Since the coronavirus hit the U.S., coal mines across the country have begun to shut down, lay off workers, and slow down production. Bankruptcy is everywhere in the industry.
"Just about everything that can go wrong, has gone wrong for the coal industry," says Matthew Preston, a coal analyst at the firm Wood Mackenzie. He says coal demand this year is down between 35 and 40% from last year, "and last year wasn't a great year."
Coal has been struggling for a number of years. There is now a drop in demand due to the economic shutdown (as well as the warmer weather), but coal is being pumped more than other energy sources.
Preston says that coal is now more expensive than natural gas, wind or solar in many parts of the country. So, when demand slows down, coal plants are the first to shut down.
In fact, three days earlier this month, wind and solar actually produced more electricity than coal in the U.S., the first time that has happened, according to a new research note from the Rhodium Group.
Rhodium found that coal accounted for only 16.4 per cent of U.S. electricity from mid-March to mid-April, compared to 22.5 per cent for the same period last year.
All of this means that — just like oil glut — there's too much coal sitting around.
"We're seeing coal stockpiles run up to some historically high levels," says Joe Aldina, a coal industry analyst with S&P Global Platts. He says it's "actually pushing the physical constraints of the coal fired generation system."
Andrew Blumenfeld, an IHS Markit research analyst, says that coal reserves at power plants are "basically double what it should be at this time of year." He also suspects that excess inventory is forcing some mining companies to shut down.
Blumenfeld has been in the coal industry for three decades, and he says he has never seen such a sudden and severe downturn.

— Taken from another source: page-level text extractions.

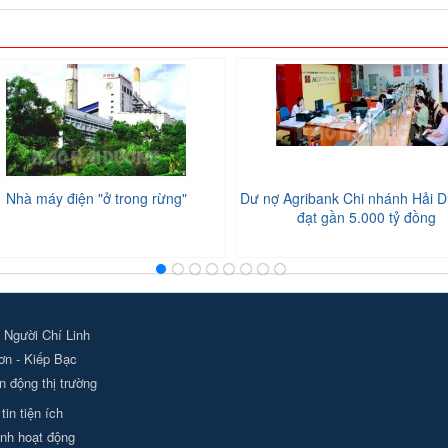
Nhà máy điện "ở trong rừng"
Dư nợ Agribank Chi nhánh Hải D
đạt gần 5.000 tỷ đồng
 Người Chí Linh
ơn - Kiếp Bạc
 động thị trường
tin tiện ích
nh hoạt động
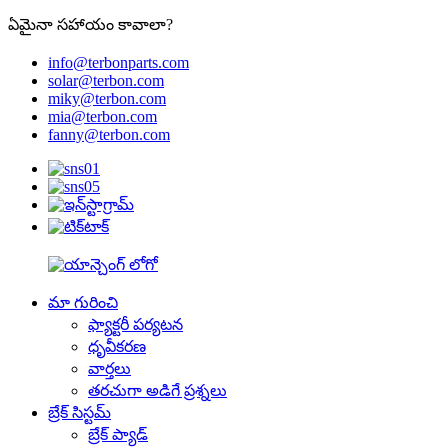
ఏమైనా సహాయం కావాలా?
info@terbonparts.com
solar@terbon.com
miky@terbon.com
mia@terbon.com
fanny@terbon.com
మా గురించి
ఫ్యాక్టరీ పర్యటన
ధృవీకరణ
వార్తలు
తరచుగా అడిగే ప్రశ్నలు
బ్రేక్ సిస్టమ్
బ్రేక్ ప్యాడ్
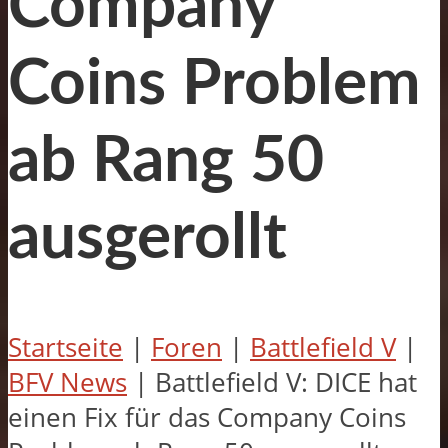
Company
Coins Problem
ab Rang 50
ausgerollt
Startseite
|
Foren
|
Battlefield V
|
BFV News
|
Battlefield V: DICE hat
einen Fix für das Company Coins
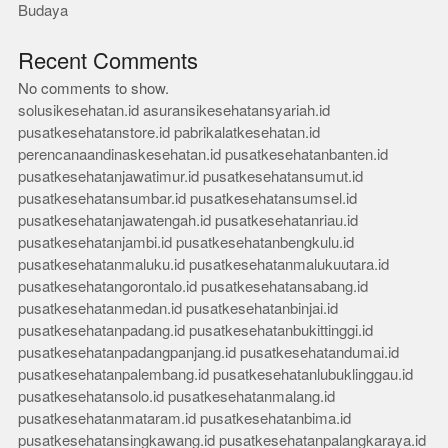
Budaya
Recent Comments
No comments to show.
solusikesehatan.id
asuransikesehatansyariah.id
pusatkesehatanstore.id
pabrikalatkesehatan.id
perencanaandinaskesehatan.id
pusatkesehatanbanten.id
pusatkesehatanjawatimur.id
pusatkesehatansumut.id
pusatkesehatansumbar.id
pusatkesehatansumsel.id
pusatkesehatanjawatengah.id
pusatkesehatanriau.id
pusatkesehatanjambi.id
pusatkesehatanbengkulu.id
pusatkesehatanmaluku.id
pusatkesehatanmalukuutara.id
pusatkesehatangorontalo.id
pusatkesehatansabang.id
pusatkesehatanmedan.id
pusatkesehatanbinjai.id
pusatkesehatanpadang.id
pusatkesehatanbukittinggi.id
pusatkesehatanpadangpanjang.id
pusatkesehatandumai.id
pusatkesehatanpalembang.id
pusatkesehatanlubuklinggau.id
pusatkesehatansolo.id
pusatkesehatanmalang.id
pusatkesehatanmataram.id
pusatkesehatanbima.id
pusatkesehatansingkawang.id
pusatkesehatanpalangkaraya.id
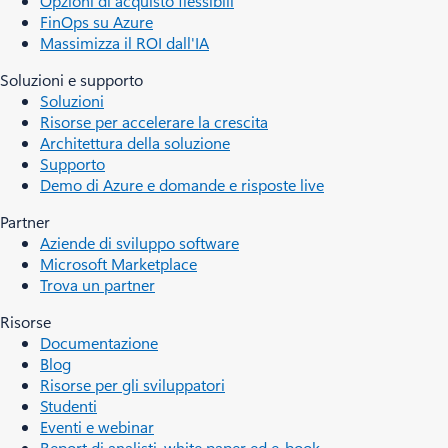
Opzioni di acquisto flessibili
FinOps su Azure
Massimizza il ROI dall'IA
Soluzioni e supporto
Soluzioni
Risorse per accelerare la crescita
Architettura della soluzione
Supporto
Demo di Azure e domande e risposte live
Partner
Aziende di sviluppo software
Microsoft Marketplace
Trova un partner
Risorse
Documentazione
Blog
Risorse per gli sviluppatori
Studenti
Eventi e webinar
Report di analisti, white paper ed e-book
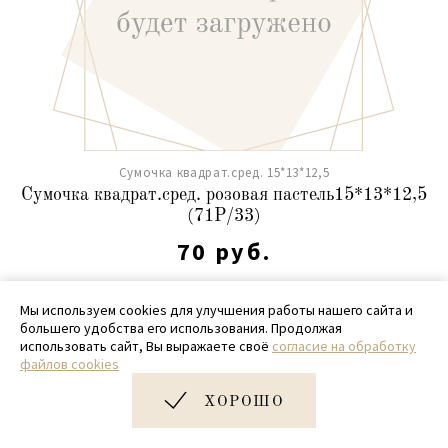
Сумочка квадрат.сред. 15*13*12,5
Сумочка квадрат.сред. розовая пастель15*13*12,5
(71Р/33)
70 руб.
Мы используем cookies для улучшения работы нашего сайта и
большего удобства его использования. Продолжая
использовать сайт, Вы выражаете своё
согласие на обработку
файлов cookies
ХОРОШО
В наличии
Хит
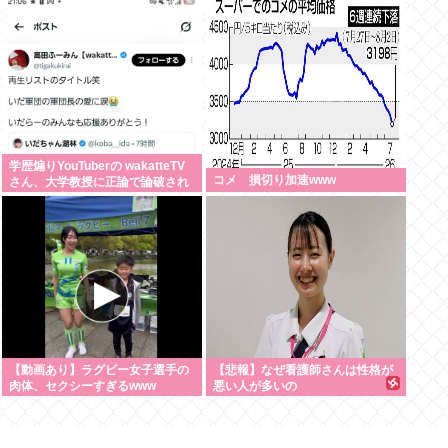
で継続｣
学歴煽りYouTuberの wakatteTV
コメ 損切り加速www
さん、大学教授に正論で論破され
たので信者ファンネルに冷笑させ
るしかなす術がなくなる
【動画あり】ラグビー女子選手の
【悲報】なぜ看護師さんは性格が
肉体、セクシーすぎるwww
悪い人が多いの
か？・・・・・・・・・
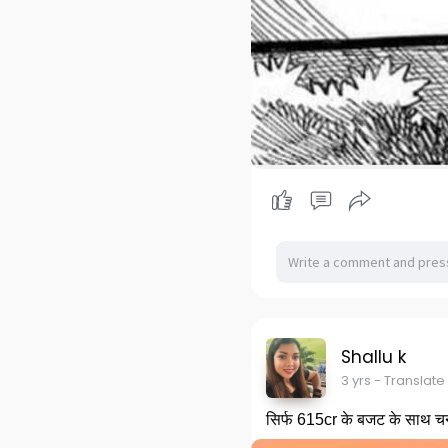
Shallu k
3 yrs
- Translate
सिर्फ 615cr के बजट के साथ चन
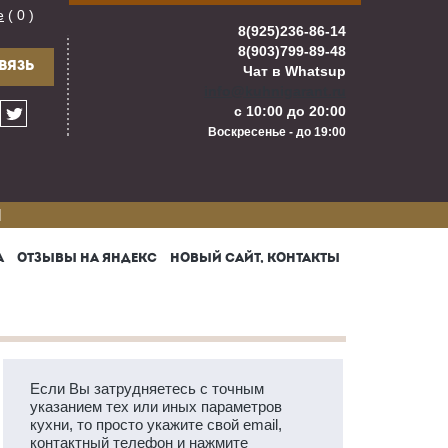
е
( 0 )
8(925)236-86-14
8(903)799-89-48
ВЯЗЬ
Чат в Whatsup
info@kuhnigarant.ru
с 10:00 до 20:00
Воскресенье - до 19:00
И
А
ОТЗЫВЫ НА ЯНДЕКС
НОВЫЙ САЙТ, КОНТАКТЫ
Если Вы затрудняетесь с точным
указанием тех или иных параметров
кухни, то просто укажите свой email,
контактный телефон и нажмите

"We're seeing coal production numbers and power generation numbers from coal going back to roughly late 1960s, mid-1970s levels," he says.
Joe Aldina and S&P Global Platts say that coal-fired power plants could decide to run at a loss this summer, just to burn off excess stock. He sees a potential rebound for coal next year if the prices of natural gas rise as expected.
But Manan Ahuja, another S&P Global Platts analyst, says that utilities could also decide to withdraw coal-fired power plants.
"If you lose some of that capacity permanently," Ahuja says, "it's not going to come back."